Existe o fracasso da educação pública, e existem causas.

O fracasso da educação pública é algo assimilado pela opinião pública brasileira. É como falar sobre a corrupção na política. Admite-se, mas não se enxergam causas nem soluções. É mais um mal da sociedade brasileira que, grosso modo, nem adiantaria trazer para a discussão. Poderia ser mais um tema para humorísticos e discursos de palanque, mas o brasileiro não quer se envolver no problema. Rende reportagens na televisão, denúncias na imprensa, mas não é algo que tire o sono daquele que frequenta uma escola ou manda seu filho passar horas diárias em uma delas. Nada além de mais uma fraqueza do país.
Existe uma vasta bibliografia sobre o fracasso da escola pública. Mas que é feita para educadores preocupados com currículos e metodologias. Na verdade, é um diálogo que se efetiva apenas no meio acadêmico. E que acaba influenciando decisões políticas. Estatísticas, avaliações institucionais. No entanto, quem trabalha ou trabalhou na escola pública e, além disso, estudou nela, sabe que as causas de seu fracasso se evidenciam nas ações cotidianas ali praticadas. Há inúmeros culpados. Diretores, professores, alunos, pais, pedagogos, burocratas.
Existe uma máscara encobrindo as causas desse fracasso. E que encobre soluções que ultrapassem os âmbitos curricular e metodológico, com todos os recursos físicos que estes envolvem. A máscara cria falsos mitos para encobrir os verdadeiros culpados. Ela erige falsos mártires. Transforma em vítimas aqueles que são imediatamente culpados pelas ações que levam ao fracasso. E que insistem nessas ações.
Não há dúvida: as causas são muitas. Vão desde a aula mal dada à aula nunca dada. Entre uma e outra, a máscara é construída por todos que estão envolvidos no processo educacional. E atrás dela existe um mundo inacreditável, que a imprensa não denuncia, que o acadêmico não coloca em suas pesquisas, que a autoridade finge não perceber, e que existe porque inúmeras pessoas ganham com esse fracasso. E são ganhos de inúmeros tipos.
Por que não falar sobre isso? Mas falar do ponto de vista de alguém que presenciou cada uma das causas desse fracasso aqui apontadas. Desde a vida como aluno até o trabalho como professor e pesquisador. Alguém que estranhou a probição que recai sobre essa discussão. E que passou a ver a própria discussão oficial sobre o assunto como uma máscara. Dizer que a escola ganhou um computador ou que não o possui é só uma forma de não se dizer que o instrumento vai ser usado para burlar o processo pedagógico. Mas, quem o disser estará fora da dança de quadrilha que é o debate sobre educação, não formará um trenzinho nem girará no círculo daqueles que se envolvem no assunto.
É preciso ter a coragem de dizer: na educação pública acontece isso, acontece aquilo, e tudo isso gera o inevitável: o fracasso.
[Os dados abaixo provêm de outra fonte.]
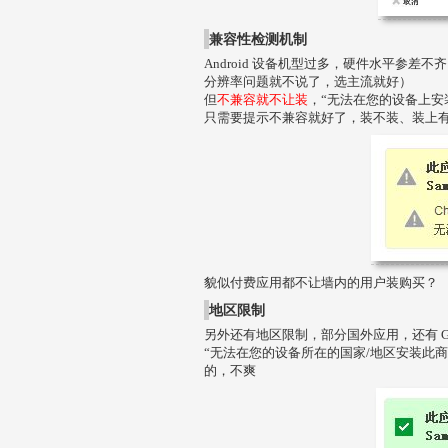
兼容性检测机制
Android 设备机型过多，硬件水平参
分辨率问题就不说了，选主流就好）
但
不兼容就不让装
，“无法在您的设备上安
只需要提示不兼容就好了，装不装、装上
貌似付费应用都不让墙内的用户装购买？
地区限制
另外还有地区限制，部分国外应用，还有 Go
“无法在您的设备所在的国家/地区安装此商品”，这需
的，不爽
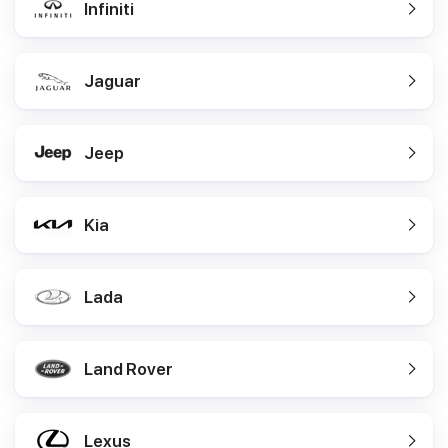
Infiniti
Jaguar
Jeep
Kia
Lada
Land Rover
Lexus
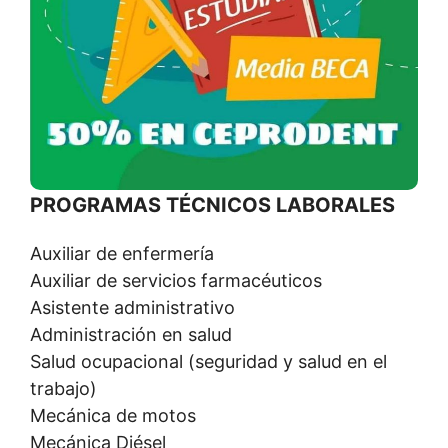
PROGRAMAS TÉCNICOS LABORALES
Auxiliar de enfermería
Auxiliar de servicios farmacéuticos
Asistente administrativo
Administración en salud
Salud ocupacional (seguridad y salud en el
trabajo)
Mecánica de motos
Mecánica Diésel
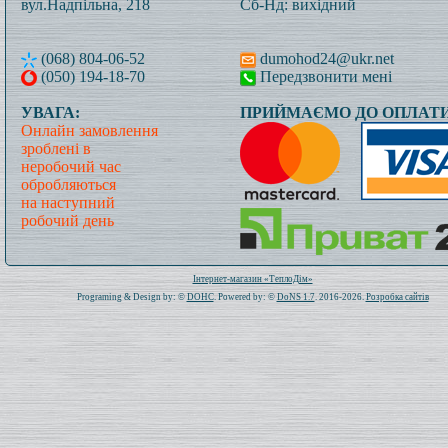
вул.Надпільна, 218
Сб-Нд: вихідний
(068) 804-06-52
dumohod24@ukr.net
(050) 194-18-70
Передзвонити мені
УВАГА:
ПРИЙМАЄМО ДО ОПЛАТИ
Онлайн замовлення
зроблені в
неробочий час
обробляються
на наступний
робочий день
Всього: 1021195 Сьогодні: 305
Інтернет-магазин «ТеплоДім»
Programing & Design by: ©
DOHC
. Powered by: ©
DoNS 1.7
. 2016-2026.
Розробка сайтів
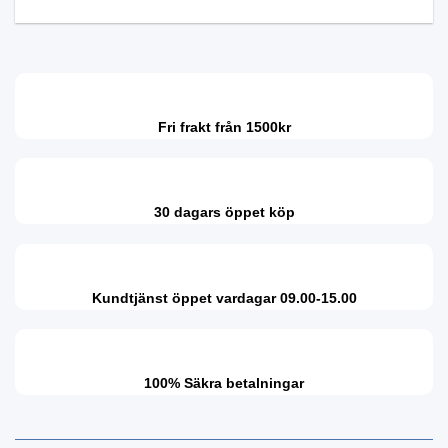
Fri frakt från 1500kr
30 dagars öppet köp
Kundtjänst öppet vardagar 09.00-15.00
100% Säkra betalningar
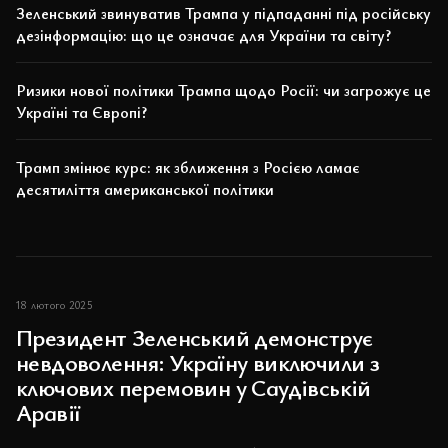
Зеленський звинуватив Трампа у підпаданні під російську
дезінформацію: що це означає для України та світу?
Ризики нової політики Трампа щодо Росії: чи загрожує це
Україні та Європі?
Трамп змінює курс: як зближення з Росією ламає
десятиліття американської політики
18 лютого 2025
Президент Зеленський демонструє
невдоволення: Україну виключили з
ключових перемовин у Саудівській
Аравії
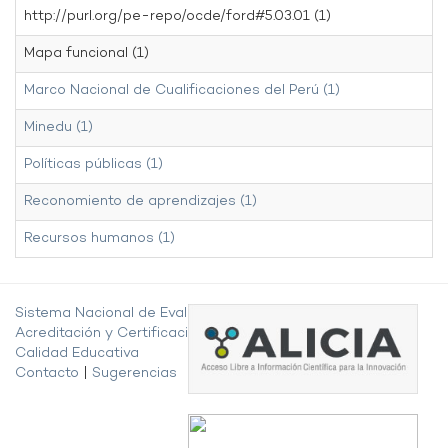
http://purl.org/pe-repo/ocde/ford#5.03.01 (1)
Mapa funcional (1)
Marco Nacional de Cualificaciones del Perú (1)
Minedu (1)
Políticas públicas (1)
Reconomiento de aprendizajes (1)
Recursos humanos (1)
Sistema Nacional de Evaluación,
Acreditación y Certificación de la
Calidad Educativa
Contacto
|
Sugerencias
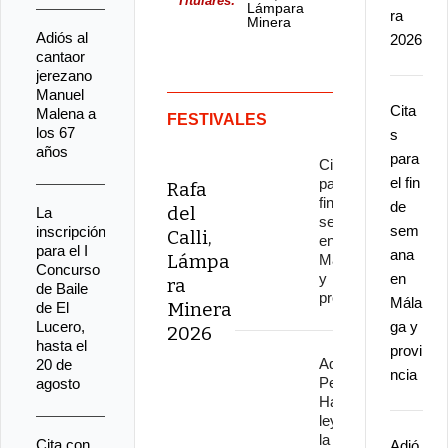
Titulares:
Lámpara
ra
Minera
2026
Adiós al
2026
cantaor
jerezano
Manuel
Cita
Malena a
FESTIVALES
los 67
s
años
para
Citas
el fin
para el
Rafa
fin de
de
del
La
semana
sem
inscripción
Calli,
en
para el I
ana
Lámpa
Málaga
Concurso
y
en
ra
de Baile
provincia
Mála
Minera
de El
Lucero,
ga y
2026
hasta el
provi
Adiós a
20 de
ncia
Pepe
agosto
Habichuela,
leyenda de
la guitarra,
Cita con
Adió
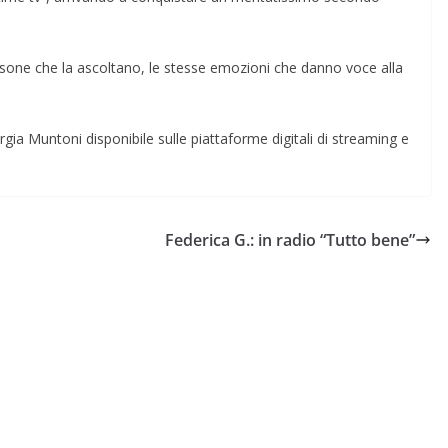
rsone che la ascoltano, le stesse emozioni che danno voce alla
orgia Muntoni disponibile sulle piattaforme digitali di streaming e
Federica G.: in radio “Tutto bene”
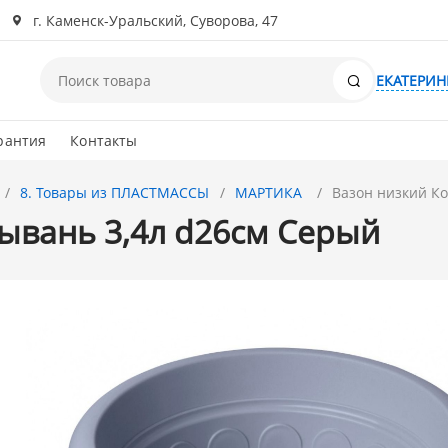
г. Каменск-Уральский, Суворова, 47
Поиск
ЕКАТЕРИН
рантия
Контакты
8. Товары из ПЛАСТМАССЫ
МАРТИКА
Вазон низкий К
ывань 3,4л d26см Серый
Que nenhum dos programas oficiais voltados para a melhoria do ensino público vai conseguir vencer. Tal como a escola pública acontece hoje, ela só poderá acabar em falência completa.

sábado, 9 de março de 2013

A circularidade da ignorância: despreparo ou opção?


Escrevo agora para acrescentar uma espécie de resposta ao artigo "Trava na educação", publicado por Hélio Schwarstman na Folha de São Paulo, no dia 5 de março, a respeito de reportagem do próprio jornal acerca da contratação, em regime temporário, de professores que não acertaram nem a metade das questões em teste seletivo.
Primeiramente, a noção de temporário, que regulamenta essas contratações, refere-se à possibilidade de contrato anual, ou por curto período de tempo. Os professores que constroem suas carreiras dentro desse regime não são temporários. Os professores temporários que me deram aulas na década de 80 continuam atuando como tal, muitas vezes tão erradicados em uma escola que até os demais não sabem dizer se o colega foi efetivado. Quando reprovam em algum concurso, é normal que digam que isso não os abala. Mas basta uma medida, como a que o governo do estado do Paraná tomou no final de 2012, mudando a quantidade de aulas de certas disciplinas, para que esses professores entrem em estado de greve, anunciada para a próxima semana. O enraizamento dos temporários reprovados é algo tão orgânico dentro da rede pública que os efetivos pensam mais nas aulas desses colegas que na importância, para o ensino, de se aumentar a carga horária de matemática, em detrimento de educação física, ou no comodismo de alguns quererem trabalhar em um único estabelecimento. Como sempre, olimpíada de matemática é “encheção de saco”, mas um torneio de futebol de salão a 100 quilômetros da escola faz a comunidade escolar parar, encher ônibus, porque ainda é isso, sobretudo nas escolas do interior, que garante a reeleição de diretores.
O temporário tem a imensa vantagem de escolher turmas e escolas onde trabalhar. De poder desistir caso um aluno comece a dar problemas sérios. E, como faltam professores efetivos, eles sabem que suas aulas estarão garantidas. Para que estudar? Para que voltar a ganhar o que um professor efetivo recebe no começo da carreira? Da mesma forma, para que um engajamento como profissional da educação? Caso não haja mais aulas no interior, corre-se para a capital.
As questões que Schwarstman suscita funcionam como uma relação das causas que tornam esse profissional temporário um alívio para rede de ensino que, caso ele não aceite as turmas, teria que deixar alunos sem aula. Era assim quando eu estudava: semanas sem professores, e quem aceitava as aulas normalmente não era formado na disciplina. Era comum ter uma aula e depois saber que o professor se enganara de turma. Hoje, o governo até distribui essas aulas antes do início do ano letivo. Mas as questões de Schwarstman acabam em estabelecer uma circularidade entre a educação que esse profissional recebeu, e que não o capacita a aceitar metade das questões em um teste seletivo, e a má educação que ele oferece, com sua eterna ignorância em relação à própria proposta curricular, com sua repulsa em aceitar conceitos científicos de metodologia e avaliação, mas, sobretudo, porque é notória a limitação desses profissionais em relação às suas disciplinas de atuação. Lembro os cartazes feitos pelos alunos de um professor temporário, representando os orixás: todos tinham as palavras “santo” ou “santa” antes do nome, evidenciando que o aluno não compreendera do que o professor estivera falando, e tornou essa incompreensão motivo de desinformação também para alunos de outros professores, ao colocá-los expostos no refeitório. Nenhum trabalho de acompanhamento da elaboração da atividade, nenhum trabalho de correção, nem de reorientação.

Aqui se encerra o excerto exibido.